A situation has arisen where we have a push from government and industry to adopt new technologies for their environmental benefits and yet there is almost no discussion whatsoever about those environmental benefits, instead the conversation is almost exclusively about costs and practicalities. Both of those facets are of course important, but nothing can trump the cost and ‘impracticality’ of an environment in crisis.
There is also a prevailing narrative that certain individual changes are niche, marginal, and ineffectual.
Sadly, much of the blame for the current conversation can be blamed on widespread FUD – fear, uncertainty, and doubt – about the disruptive technologies that threaten to unseat the entrenched industries that care more about the next financial quarter than the next quarter century.
Let’s take it back to basics, bypass the FUD for a moment and look at where we are on a global and individual level, and what we can do about it in reference to deploying technology.
Nearly every year is warmer than the last, and CO2 is the main culprit. That CO2 is largely emitted from the burning of fossil fuels. Land-use change – deforestation and soil degradation – also plays a part. It’s typically calculated to be and 80/20 split between the two sources, so reducing the burning of fossil fuel to zero is an urgent priority.
There are two technologies that stand head and shoulders above others that can reduce the amount of fossil fuels that a typical household uses. Heat pumps for warming us through the winter, and electrification for getting us from A to B.
To compare, what does a typical fossil fuel powered household use in terms of energy and how much CO2 does that produce?

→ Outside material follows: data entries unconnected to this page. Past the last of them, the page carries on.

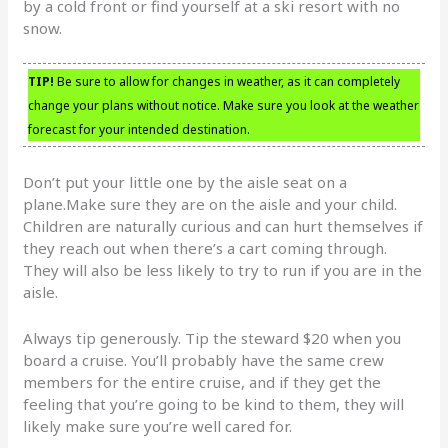
by a cold front or find yourself at a ski resort with no
snow.
TIP!
Be sure to allow for changes in weather, as it can completely
change your plans without notice. Make sure you look at the weather
forecast for your intended destination.
Don’t put your little one by the aisle seat on a
plane.Make sure they are on the aisle and your child.
Children are naturally curious and can hurt themselves if
they reach out when there’s a cart coming through.
They will also be less likely to try to run if you are in the
aisle.
Always tip generously. Tip the steward $20 when you
board a cruise. You’ll probably have the same crew
members for the entire cruise, and if they get the
feeling that you’re going to be kind to them, they will
likely make sure you’re well cared for.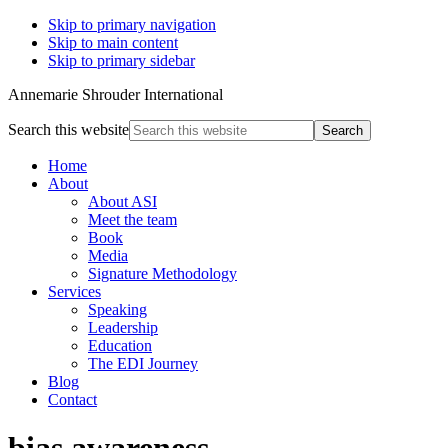
Skip to primary navigation
Skip to main content
Skip to primary sidebar
Annemarie Shrouder International
Search this website
Home
About
About ASI
Meet the team
Book
Media
Signature Methodology
Services
Speaking
Leadership
Education
The EDI Journey
Blog
Contact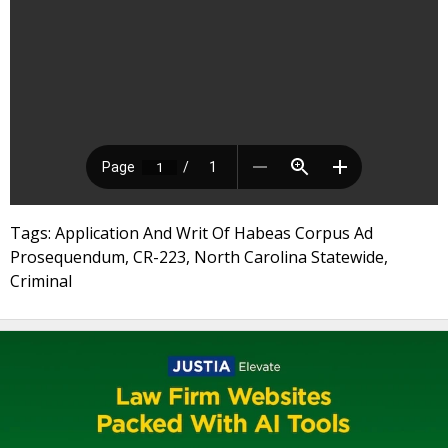
Tags: Application And Writ Of Habeas Corpus Ad
Prosequendum, CR-223, North Carolina Statewide,
Criminal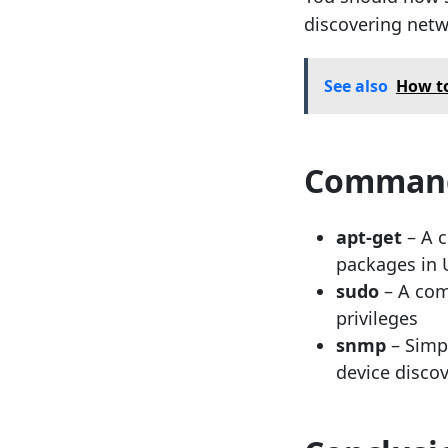
discovering net
See also
How t
Command
apt-get
– A c
packages in
sudo
– A com
privileges
snmp
– Simp
device disco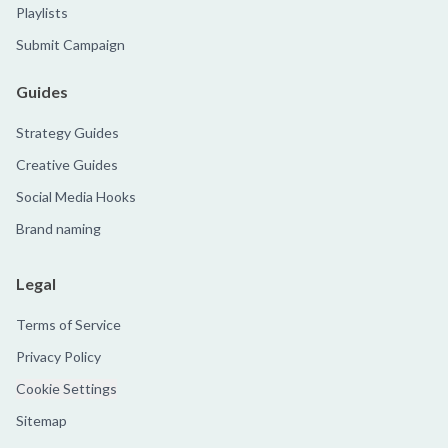
Playlists
Submit Campaign
Guides
Strategy Guides
Creative Guides
Social Media Hooks
Brand naming
Legal
Terms of Service
Privacy Policy
Cookie Settings
Sitemap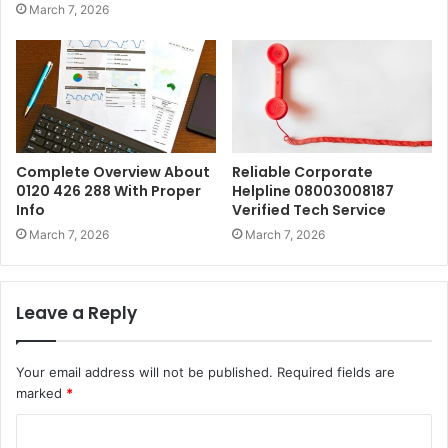
March 7, 2026
Complete Overview About
Reliable Corporate
0120 426 288 With Proper
Helpline 08003008187
Info
Verified Tech Service
March 7, 2026
March 7, 2026
Leave a Reply
Your email address will not be published.
Required fields are
marked
*
C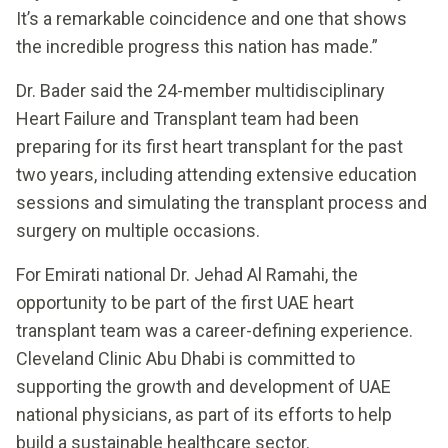
It’s a remarkable coincidence and one that shows
the incredible progress this nation has made.”
Dr. Bader said the 24-member multidisciplinary
Heart Failure and Transplant team had been
preparing for its first heart transplant for the past
two years, including attending extensive education
sessions and simulating the transplant process and
surgery on multiple occasions.
For Emirati national Dr. Jehad Al Ramahi, the
opportunity to be part of the first UAE heart
transplant team was a career-defining experience.
Cleveland Clinic Abu Dhabi is committed to
supporting the growth and development of UAE
national physicians, as part of its efforts to help
build a sustainable healthcare sector.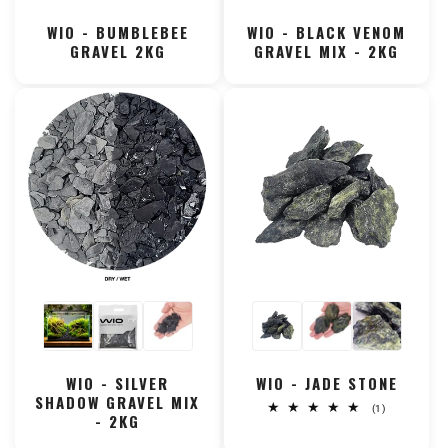
WIO - BUMBLEBEE
WIO - BLACK VENOM
GRAVEL 2KG
GRAVEL MIX - 2KG
WIO - SILVER
WIO - JADE STONE
SHADOW GRAVEL MIX
1
(1)
- 2KG
total
reviews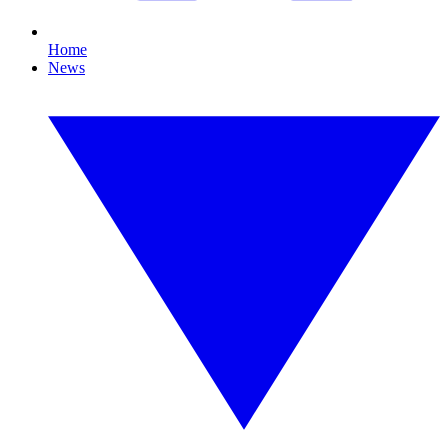
Home
News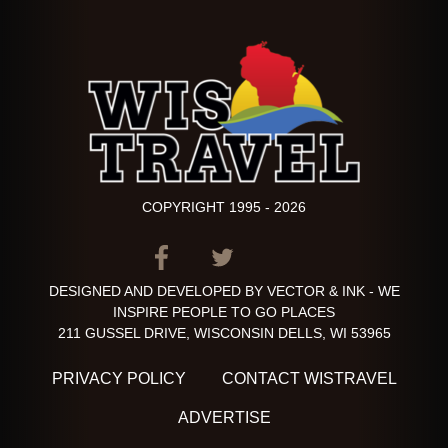
COPYRIGHT 1995 - 2026
ITEM.TITLE
ITEM.TITLE
ITEM.TITLE
DESIGNED AND DEVELOPED BY VECTOR & INK - WE
INSPIRE PEOPLE TO GO PLACES
211 GUSSEL DRIVE, WISCONSIN DELLS, WI 53965
PRIVACY POLICY
CONTACT WISTRAVEL
ADVERTISE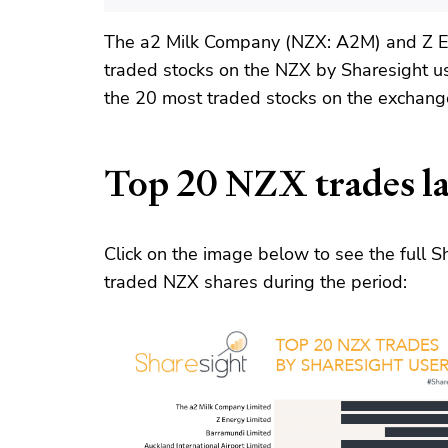
The a2 Milk Company (NZX: A2M) and Z E
traded stocks on the NZX by Sharesight u
the 20 most traded stocks on the exchange
Top 20 NZX trades la
Click on the image below to see the full
traded NZX shares during the period: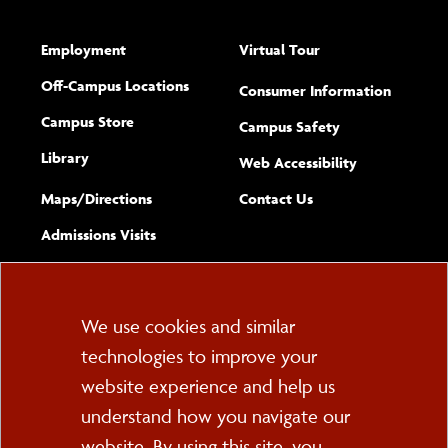
Employment
Virtual Tour
Off-Campus Locations
Consumer Information
Campus Store
Campus Safety
Library
(opens new w
Web Accessibility
Complete
form
Maps/​Directions
Contact Us
the
Admissions Visits
general
Cookie
We use cookies and similar
technologies to improve your
Consent
website experience and help us
PO Box 2000
understand how you navigate our
Cortland, NY 13045
607-753-2011
website. By using this site, you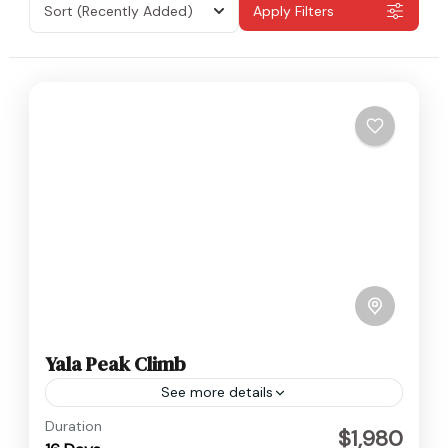
Sort
(Recently Added)
Apply Filters
Yala Peak Climb
See more details
Langtang
,
Nepal
Duration
$1,980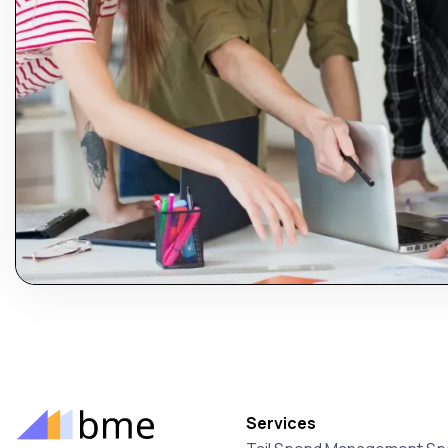
Services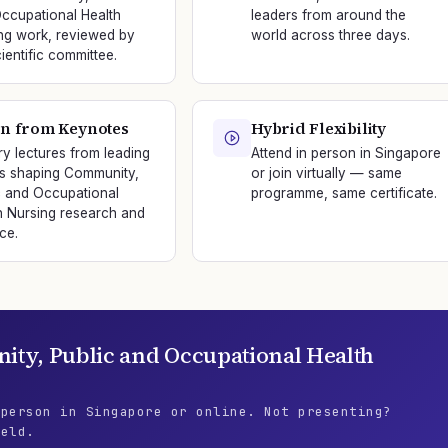
ccupational Health
leaders from around the
ng work, reviewed by
world across three days.
ientific committee.
n from Keynotes
Hybrid Flexibility
ry lectures from leading
Attend in person in Singapore
s shaping Community,
or join virtually — same
c and Occupational
programme, same certificate.
h Nursing research and
ce.
ty, Public and Occupational Health
 person in Singapore or online. Not presenting?
ield.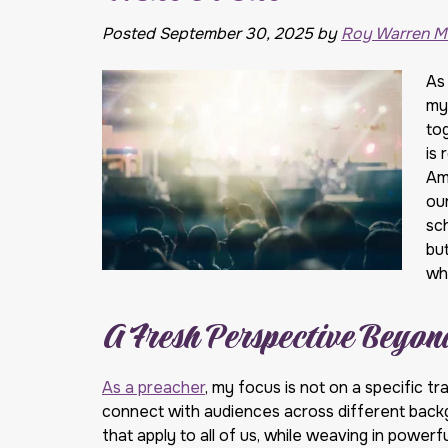
Posted
September 30, 2025
by
Roy Warren Mi
As
my 
to
is 
Ame
ou
sc
but
wh
A Fresh Perspective Beyo
As a preacher
, my focus is not on a specific tr
connect with audiences across different backgr
that apply to all of us, while weaving in power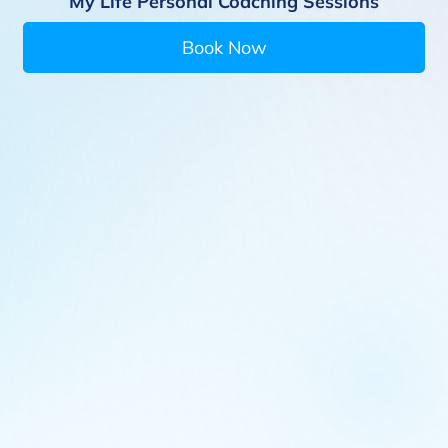
My Life Personal Coaching Sessions
Book Now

Heating with gas boiler –11,000 units of gas per year producing 185g of CO per unit = 2,035 tonnes per year.
Transport with conventional car – 1.25 cars doing 9,250 miles per year producing 2.4 tonnes CO2 per year.
Totalling 4,435 tonnes per year.
Electrified scenario.
Heating with heat pump – 2,750 units of electricity per year producing 366kg CO2 per year.
Transport with electric car – 2,312 units of electricity per year to power 1.25 electric cars doing a total of 9,250 miles per year producing 307kg CO2 per year.
Totalling 673kg per year.
That represents a six and a half times reduction in CO2 emissions, and as every year passes the carbon intensity of the national grid falls meaning that situation constantly improves.
Typically, heating and personal transport make up around 60% of a households annual CO2, so reducing CO2 emissions so dramatically in these two areas has a huge effect, and if we apply electrification throughout the supply chain then the other 40% stands to be similarly reduced.